2012/5/4 Perryn Fowler <firstname.lastname@example.org>
Thank You Steph,
I'm going to use regexes and try to record what I need. How
Would that solve my issue?
Hard to tell, as I don’t know exactly what requests are missing and what requests should be here.
Could you please elaborate?
Regarding followRedirect, it means that the engine will automatically reissue requests when receiving a 30X response status code, until getting a non 30X one. So yes, you get let requests in your scenario when using followRedirect.
2012/5/4 David T <email@example.com>
Basically my main concern is not that some calls were not recorded,
but if there is function/method I can use to pull all embedded
resources for the page?
Thank You for helping me with this.
The response is no.
You have to define every request in your scenario, so the best way is to record them with the recorder.

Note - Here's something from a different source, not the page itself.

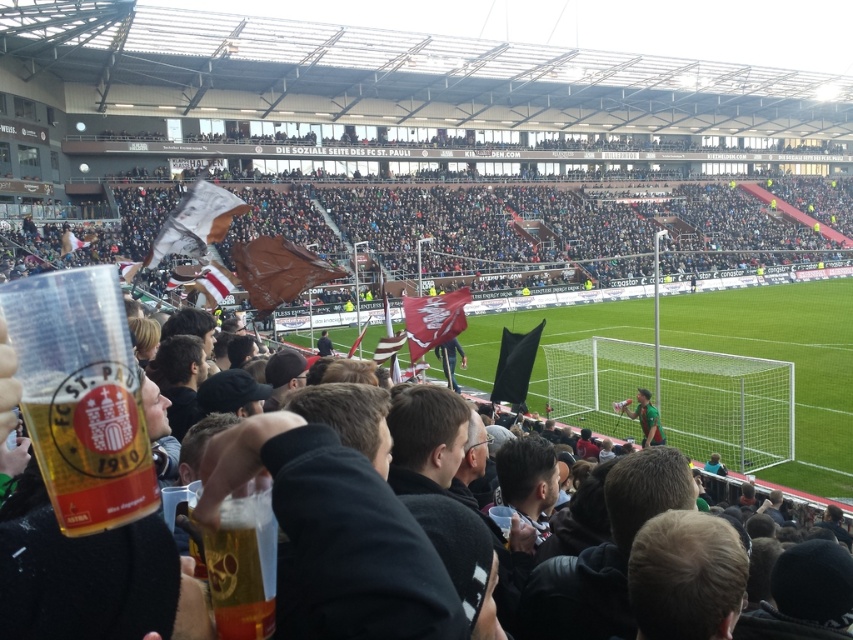 You are a photographer at the stadium and want to capture a photo of the translucent plastic cup at center. What are the coordinates where you should focus your camera?

The coordinates for the translucent plastic cup at center are at point (x=242, y=566).

You are a photographer at the stadium and want to capture a photo where both the green grass football field at center and the translucent plastic cup at center are visible. Which object should you zoom in on to ensure both are in frame without cropping?

The green grass football field at center is wider than the translucent plastic cup at center, so you should zoom in on the green grass football field at center to ensure both are visible without cropping.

2012/5/5 David T <firstname.lastname@example.org>
What do you think about supporting extraction and retrieval of just
the embedded resources defined in the html response with no evaluation
Do you know if this approach is much more expensive than:
1. checking the response meets expectations via regex/xpath
2. continue on and issue the expected hard-coded requests
note: I work with David, and this topic came up in a discussion about
creating and maintaining gatling simulations efficiently. Clearly,
there is a runtime cost to fetching embedded resources, but I haven't
quantified it for myself yet. From our team's perspective, the
runtime cost is less important than the maintenance cost of keeping
simulations aligned with the real world, which we generally don't have
To that end, I was thinking of implementing the equivalent of JMeter's
'Retrieve all embedded resources" feature for http requests:
JMeter's implementation retrieves embedded:
* external scripts
* frames, iframes
* background images (body, table, TD, TR)
* background sound
If there is not a philosophical or architectural problem with adding
this feature, I would like to attempt it and see if and how it works
out. I understand that gatling is designed to be different from tools
like JMeter and WebLoad and so that if the feature cannot scale and
perform, then it won't make it into the official codebase.

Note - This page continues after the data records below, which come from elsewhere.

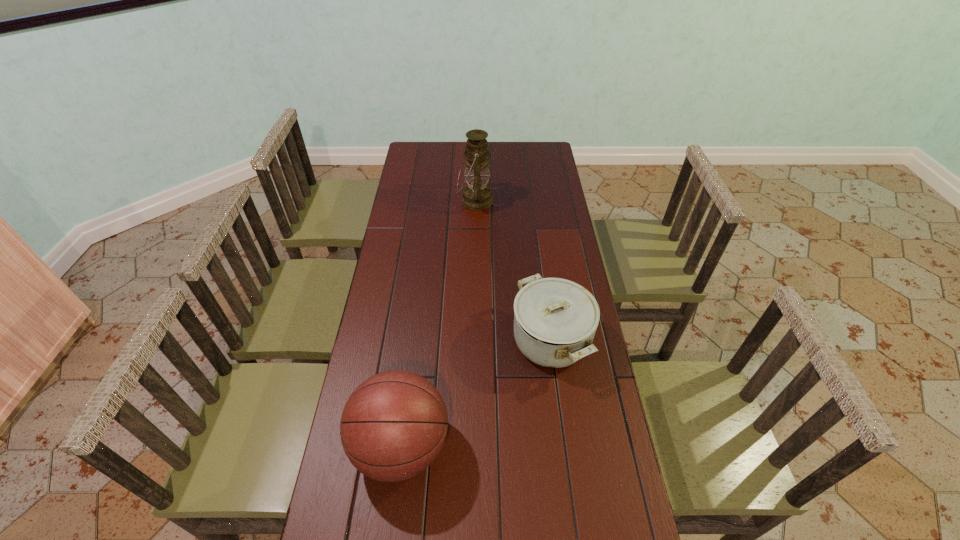 Find the location of `the farthest object`. the farthest object is located at coordinates (477, 195).

Locate an element on the screen. The height and width of the screenshot is (540, 960). oil lamp is located at coordinates (477, 195).

Image resolution: width=960 pixels, height=540 pixels. I want to click on the nearest object, so click(393, 426).

Locate an element on the screen. The image size is (960, 540). basketball is located at coordinates (393, 426).

Identify the location of the shortest object. (555, 320).

The height and width of the screenshot is (540, 960). Find the location of `the rightmost object`. the rightmost object is located at coordinates (555, 320).

Identify the location of free location located 0.110m on the right of the farthest object. This screenshot has height=540, width=960. (517, 200).

I want to click on vacant space situated on the right of the basketball, so click(599, 447).

Where is `vacant region located 0.230m on the left of the saucepan`? vacant region located 0.230m on the left of the saucepan is located at coordinates (441, 340).

This screenshot has width=960, height=540. I want to click on object that is at the left edge, so click(x=393, y=426).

The dsl would look something like:
.check(status.in(List(200 to 210)))
retrieveEmbeddedResources retrieves all embedded resources by default,
but also takes an optional whitelist of regexes for filtering the
resource requests. retrieveEmbeddedResources might also need a
facility for specifying checks.
First of all, thanks for the pull requests.
Static resources retrieving raises a lot of questions:
- Why fetch them? It’s quite common that those are served by a cache or a CDN, so performance might only be an issue from a network or browser perspective.

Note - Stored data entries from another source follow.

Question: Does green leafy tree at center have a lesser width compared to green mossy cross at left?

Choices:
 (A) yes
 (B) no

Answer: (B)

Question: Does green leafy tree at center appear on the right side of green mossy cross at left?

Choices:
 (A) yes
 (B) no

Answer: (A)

- Real world behavior depends on cache headers and browser cache content. How will your solution behave? Have a conservative approach where users would have an empty cache? Would it support caching and cache expiration?
- Gatling current workflow is a sequence. It means that we have yet to implement a workflow where resource get fetched with a scatter/gather strategy. See https://github.com/excilys/gatling/issues/431. I have a solution in mind that would spawn actors for each scatter/gather execution. Your solution should be based on this mechanism, otherwise, your static resources will be fetched one after another, and that’s not real world behavior.
- What would the reports look like? Like with follow redirect support: “Request name, resource 1”, “Request name, resource 2”, etc…?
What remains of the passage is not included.